Re: [PATCH] .github/workflows: add coverity action

From: Johannes Schindelin <Johannes.Schindelin@gmx.de>
To: Taylor Blau <me@ttaylorr.com>
Cc: git@vger.kernel.org, Junio C Hamano <gitster@pobox.com>,
	Jeff King <peff@peff.net>
Subject: Re: [PATCH] .github/workflows: add coverity action
Date: Tue, 29 Aug 2023 10:18:24 +0200 (CEST)	[thread overview]
Message-ID: <6534ba5d-f4a6-71e6-5b0f-9cba2be8426e@gmx.de> (raw)
In-Reply-To: <4590e1381feb8962cadf2b40b22086531d662ef8.1692675172.git.me@ttaylorr.com>

Hi Taylor,

On Mon, 21 Aug 2023, Taylor Blau wrote:

> diff --git a/.github/workflows/coverity.yml b/.github/workflows/coverity.yml
> new file mode 100644
> index 0000000000..26b9145d9e
> --- /dev/null
> +++ b/.github/workflows/coverity.yml
> @@ -0,0 +1,35 @@
> +name: Coverity
> +
> +on:
> +  push:
> +    branches:
> +      - master
> +    tags:
> +      - '*'

I would consider it too late to do a Coverity analysis when the version
is already tagged. Therefore, I would like to see this `tags: *' part go.

And I agree with Peff that we should activate this build for `next`, too.
And for good measure for `maint` (and maybe `maint-*`, although those
branches are typically not pushed to `git/git`).

> +
> +jobs:
> +  coverity:
> +    runs-on: ubuntu-latest
> +    env:
> +      HAVE_COVERITY_TOKEN: ${{ secrets.COVERITY_SCAN_EMAIL != '' && secrets.COVERITY_SCAN_TOKEN != '' }}
> +    steps:
> +      - id: check-coverity
> +        name: check whether Coverity token is configured
> +        run: |
> +          echo "enabled=$HAVE_COVERITY_TOKEN" >>$GITHUB_OUTPUT

The canonical output for a step that has no other outputs is called
`result`. That output name is handled by linters such as
https://rhysd.github.io/actionlint/, too, in contrast to outputs with
different names that may be set in a free-form `run:` step that is
impossible to parse by `actionlint`.

But I see a bigger problem: Contrary to what the commit message claims,
the design makes this workflow far from a no-op: There will always be the
need for a VM to be spun up, to receive the orchestration script, to
download the necessary Actions (in this instance,
`vapier/coverity-scan-action`), only to check environment variables, see
that actually nothing needs to be done, update the job's and the run's
status (claiming "success" even if nothing was sent to Coverity) and then
shut down.

We discussed this in the past, as it is a great waste of resources (even
if other people pay for it, it still costs money [*1*] and electricity),
and for some of us even more relevant: it is a great waste of time because
when you are already waiting for 20 queued jobs to be picked up, having to
wait for the next build agent to become available only to spend, I don't
know, half a minute (wall clock time)? on getting this workflow run
queued, the next build agent to become available, the job to be set up,
the first step to be run, the others to be skipped, and then to wrap it
all up by updating the run as completed. I would not fault anyone for
being frustrated with this.

Therefore, I would strongly suggest looking for alternative ways to skip
this workflow run, before applying this patch.

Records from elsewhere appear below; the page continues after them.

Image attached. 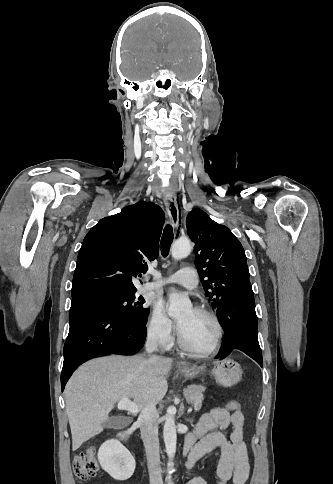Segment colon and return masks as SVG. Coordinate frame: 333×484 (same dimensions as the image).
I'll return each instance as SVG.
<instances>
[{"instance_id":"1","label":"colon","mask_w":333,"mask_h":484,"mask_svg":"<svg viewBox=\"0 0 333 484\" xmlns=\"http://www.w3.org/2000/svg\"><path fill=\"white\" fill-rule=\"evenodd\" d=\"M225 409L230 411H240L241 403L237 400L228 402ZM99 470V464L94 447L88 448L84 452H80L74 456L73 471L75 476L80 480H89L96 476Z\"/></svg>"}]
</instances>
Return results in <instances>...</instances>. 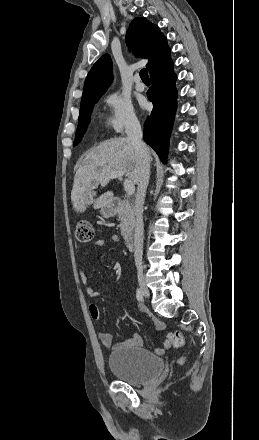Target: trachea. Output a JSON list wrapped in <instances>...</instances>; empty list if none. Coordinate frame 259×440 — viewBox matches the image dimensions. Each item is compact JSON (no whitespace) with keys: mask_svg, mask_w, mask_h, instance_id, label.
Listing matches in <instances>:
<instances>
[{"mask_svg":"<svg viewBox=\"0 0 259 440\" xmlns=\"http://www.w3.org/2000/svg\"><path fill=\"white\" fill-rule=\"evenodd\" d=\"M140 77L142 79V81H150L149 75H148V70L146 68H143L140 71Z\"/></svg>","mask_w":259,"mask_h":440,"instance_id":"3493384b","label":"trachea"}]
</instances>
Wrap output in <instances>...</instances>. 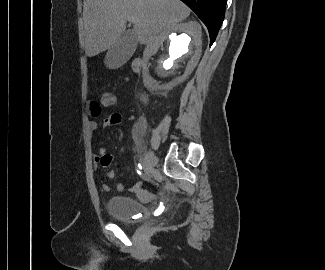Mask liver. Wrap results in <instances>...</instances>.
Returning <instances> with one entry per match:
<instances>
[{
  "label": "liver",
  "mask_w": 325,
  "mask_h": 270,
  "mask_svg": "<svg viewBox=\"0 0 325 270\" xmlns=\"http://www.w3.org/2000/svg\"><path fill=\"white\" fill-rule=\"evenodd\" d=\"M190 15L180 0H87L84 13L85 52L96 56L125 31L127 17H136L133 31L146 44L145 57L159 46L158 36Z\"/></svg>",
  "instance_id": "6515ba94"
}]
</instances>
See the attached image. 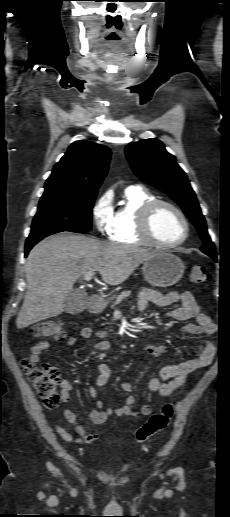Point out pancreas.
Masks as SVG:
<instances>
[{"mask_svg":"<svg viewBox=\"0 0 230 517\" xmlns=\"http://www.w3.org/2000/svg\"><path fill=\"white\" fill-rule=\"evenodd\" d=\"M131 295V291H123L120 295L117 296L115 302L111 306V308H114L115 305H118L123 299L127 298Z\"/></svg>","mask_w":230,"mask_h":517,"instance_id":"1","label":"pancreas"}]
</instances>
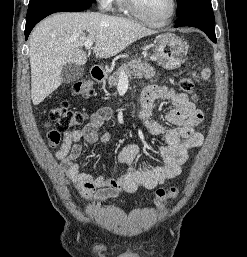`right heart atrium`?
I'll return each mask as SVG.
<instances>
[{
    "mask_svg": "<svg viewBox=\"0 0 247 257\" xmlns=\"http://www.w3.org/2000/svg\"><path fill=\"white\" fill-rule=\"evenodd\" d=\"M100 8L105 11H109L113 7L115 0H97Z\"/></svg>",
    "mask_w": 247,
    "mask_h": 257,
    "instance_id": "1",
    "label": "right heart atrium"
}]
</instances>
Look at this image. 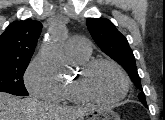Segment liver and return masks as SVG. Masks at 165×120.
I'll list each match as a JSON object with an SVG mask.
<instances>
[{"instance_id":"liver-1","label":"liver","mask_w":165,"mask_h":120,"mask_svg":"<svg viewBox=\"0 0 165 120\" xmlns=\"http://www.w3.org/2000/svg\"><path fill=\"white\" fill-rule=\"evenodd\" d=\"M90 107L63 108L36 98L18 99L0 92V120H80Z\"/></svg>"}]
</instances>
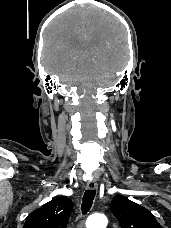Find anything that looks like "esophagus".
Listing matches in <instances>:
<instances>
[{"label":"esophagus","instance_id":"esophagus-1","mask_svg":"<svg viewBox=\"0 0 171 228\" xmlns=\"http://www.w3.org/2000/svg\"><path fill=\"white\" fill-rule=\"evenodd\" d=\"M86 187H87L88 190H97L98 184H97L95 179H90L87 182V186Z\"/></svg>","mask_w":171,"mask_h":228}]
</instances>
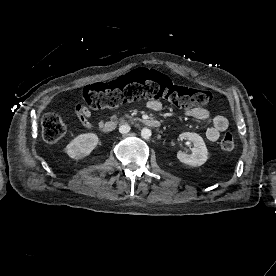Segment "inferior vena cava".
Segmentation results:
<instances>
[{
    "mask_svg": "<svg viewBox=\"0 0 276 276\" xmlns=\"http://www.w3.org/2000/svg\"><path fill=\"white\" fill-rule=\"evenodd\" d=\"M130 131V126L128 124H123L119 127V132L121 134H126Z\"/></svg>",
    "mask_w": 276,
    "mask_h": 276,
    "instance_id": "obj_1",
    "label": "inferior vena cava"
}]
</instances>
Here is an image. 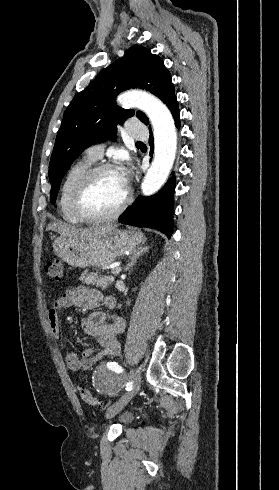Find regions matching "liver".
<instances>
[{"label": "liver", "mask_w": 279, "mask_h": 490, "mask_svg": "<svg viewBox=\"0 0 279 490\" xmlns=\"http://www.w3.org/2000/svg\"><path fill=\"white\" fill-rule=\"evenodd\" d=\"M116 226H95V228H75V226H68V224H63V222H52L48 224L46 230H53V232H58L61 238H68V240H84L88 242L91 238L95 236H103L106 232H110Z\"/></svg>", "instance_id": "liver-1"}]
</instances>
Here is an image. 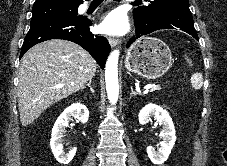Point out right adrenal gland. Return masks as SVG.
<instances>
[{"instance_id":"right-adrenal-gland-1","label":"right adrenal gland","mask_w":227,"mask_h":166,"mask_svg":"<svg viewBox=\"0 0 227 166\" xmlns=\"http://www.w3.org/2000/svg\"><path fill=\"white\" fill-rule=\"evenodd\" d=\"M91 82H92V80L90 79L89 82L87 83V87H89L91 92L94 93V90H93V88L91 86Z\"/></svg>"}]
</instances>
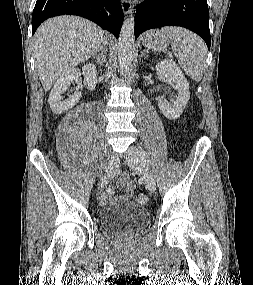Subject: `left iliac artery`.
I'll return each mask as SVG.
<instances>
[{
	"mask_svg": "<svg viewBox=\"0 0 253 285\" xmlns=\"http://www.w3.org/2000/svg\"><path fill=\"white\" fill-rule=\"evenodd\" d=\"M139 151H140V155H141L142 159L148 165L149 164V160H148L146 152L141 147H139Z\"/></svg>",
	"mask_w": 253,
	"mask_h": 285,
	"instance_id": "44dca946",
	"label": "left iliac artery"
}]
</instances>
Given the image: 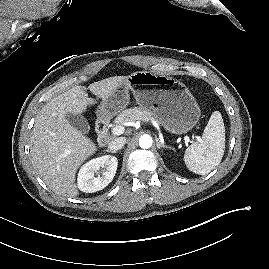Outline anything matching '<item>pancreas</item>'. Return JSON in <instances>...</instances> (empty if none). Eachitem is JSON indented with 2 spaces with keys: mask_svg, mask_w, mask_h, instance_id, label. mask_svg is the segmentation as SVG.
Here are the masks:
<instances>
[{
  "mask_svg": "<svg viewBox=\"0 0 269 269\" xmlns=\"http://www.w3.org/2000/svg\"><path fill=\"white\" fill-rule=\"evenodd\" d=\"M142 120L149 122L154 120L152 113L146 109L133 107L122 111L114 121L115 126H120L124 123Z\"/></svg>",
  "mask_w": 269,
  "mask_h": 269,
  "instance_id": "obj_1",
  "label": "pancreas"
}]
</instances>
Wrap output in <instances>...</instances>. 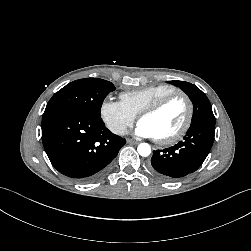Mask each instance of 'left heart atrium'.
I'll return each instance as SVG.
<instances>
[{"label": "left heart atrium", "mask_w": 251, "mask_h": 251, "mask_svg": "<svg viewBox=\"0 0 251 251\" xmlns=\"http://www.w3.org/2000/svg\"><path fill=\"white\" fill-rule=\"evenodd\" d=\"M135 134L142 138H156L153 131L142 122L138 123Z\"/></svg>", "instance_id": "1"}]
</instances>
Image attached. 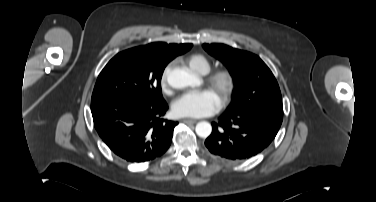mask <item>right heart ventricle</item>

I see these viable alternatives, all pulling the `if:` directive from the
step level to the job level, just like the `l10n.yml` workflow does [*2*],
to avoid even starting the job unless really needed:

- Limit it to the primary repository, `git/git`:

	if: github.event.repository.fork == false

  This is what Git for Windows does in the build that validates the
  revision to use in the `git-for-windows/setup-git-for-windows-sdk`
  Action that is used in Git's CI runs to build and test Git on Windows:
  https://github.com/git-for-windows/git-sdk-64/blob/894191270a78/.github/workflows/ci-artifacts.yml#L14

  While this still clutters the list of workflow runs with plenty of
  skipped runs (see https://github.com/git/git/actions/workflows/l10n.yml
  for an example how this looks), at least it avoids wasting a build agent
  on essentially only checking for the presence of two secrets.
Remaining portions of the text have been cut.